» PROBLEM REQUIREMENTS
Scan the entries for the word "registered", and copy every line where it appears.

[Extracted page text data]
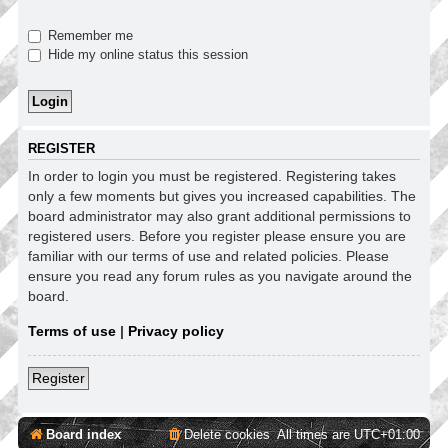
Remember me
Hide my online status this session
REGISTER
In order to login you must be registered. Registering takes
only a few moments but gives you increased capabilities. The
board administrator may also grant additional permissions to
registered users. Before you register please ensure you are
familiar with our terms of use and related policies. Please
ensure you read any forum rules as you navigate around the
board.
Terms of use
|
Privacy policy
Register
Board index
Delete cookies
All times are
UTC+01:00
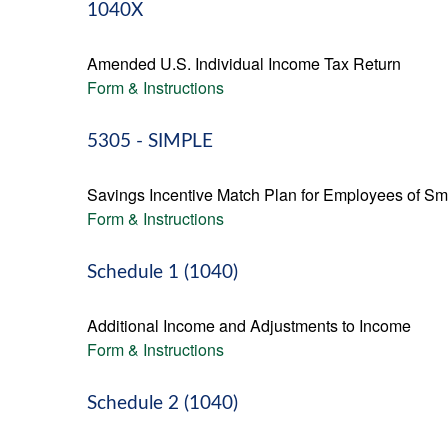
1040X
Amended U.S. Individual Income Tax Return
Form & Instructions
5305 - SIMPLE
Savings Incentive Match Plan for Employees of Sm
Form & Instructions
Schedule 1 (1040)
Additional Income and Adjustments to Income
Form & Instructions
Schedule 2 (1040)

» TASK OUTPUT
In order to login you must be registered. Registering takes
registered users. Before you register please ensure you are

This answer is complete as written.